The abilities can be dragged into the interactive character sheet from the in-app Compedium (for D&D 5e anyway) which takes a few tries to get used to, and that fills in all the numbers and modifiers. You only have to fill in your stats (generated however your GM decides), level and class, and several things are filled in for you. Then it’s just a matter of building your character with the rules in the Player’s Handbook, ticking skills, etc, and you’re done. Again, clicking on a save or a spell will roll the dice for you, or show the ability’s text from the compedium if it’s not a damage spell.
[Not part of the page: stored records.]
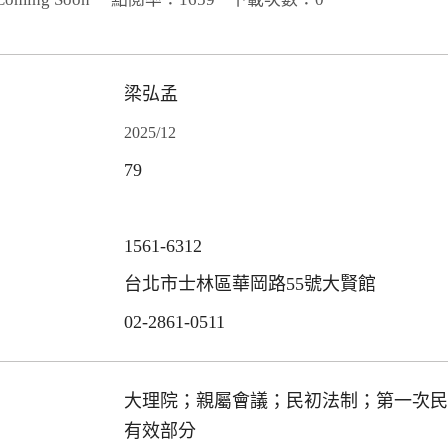
梁弘孟
2025/12
79
1561-6312
台北市士林區華岡路55號大賢館
02-2861-0511
大理院；親屬會議；民初法制；第一次民
有效部分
Any damage/healing spells will be auto added to your attacks list – again, this has been a bit buggy for me, but nothing major – and casting at higher levels is also automated as you can select the level you’re casting at. I did have a slight issue with the rogue in The Master’s Vault one-shot as it appeared to add the sneak attack damage to all my attack automatically, even when it wasn’t meant to be included, but that was easily modified in the sheet. There’s no room for some abilities, such as the background ones, which are not helpfully put in and I had to copy and paste, or the racial ones – at least the standard PHB ones would be useful; but as a lot of those are RP based or don’t need rolls, like darkvision, it’s not a huge issue. There’s also a decent space for bio and similar in the character sheet which is nice.
The actual UI of the browser app is good – the map can be hex or square grid, and the tokens customised to your character – mine are (so far) some artwork one of my co-players did of Gregori – my cleric – and some artwork I commissioned of Xanashirel – my warlock. The map can be changed by the GM from an over all world map to a area map for combat (both of which they can draw on to indicate useful things like spell areas or positions of things) and one square/hex can be various distances as needed. The rolls are clear, although sometimes damage seems to be auto-rolled and sometimes not. I haven’t figured out if it depends on if tokens are selected or not yet. There’s also the ability to add symbols to the tokens to show things like flying, prone, poisoned etc, as well as circles that can be used for health or similar. So far I’ve only played a couple of sessions, but so far it seems to work well and makes things like flanking and spell range so much easier. Well, except where Xan is flying and we need to know if the cleric can touch his feet to heal him – the maps aren’t 3D.
I’m planning on running a Vampire: the Masquerade game soon, which will probably involve a far different style of running, particularly in combat and I like the fact I can whisper secrets to players (especially those spot rolls and similar where only one person succeeds, or similar) and I look forward to seeing how that works. In the mean time I will be playing (and posting about) three D&D 5e games using R20 and hope you’ll enjoy hearing about them.
I will add that you can also get plus and pro memberships and currently I’m using free, because it seems to do everything I need at the moment. This does mean that I currently can’t play on my mobile unless the GM has a paid membership, but I prefer playing on the PC anyway. Maybe eventually I’ll pay if it continues being as good and continues improving, and the campaigns continue as well as they appear they will. For now, I’ll just enjoy being back at the [virtual] table and rolling the dice again.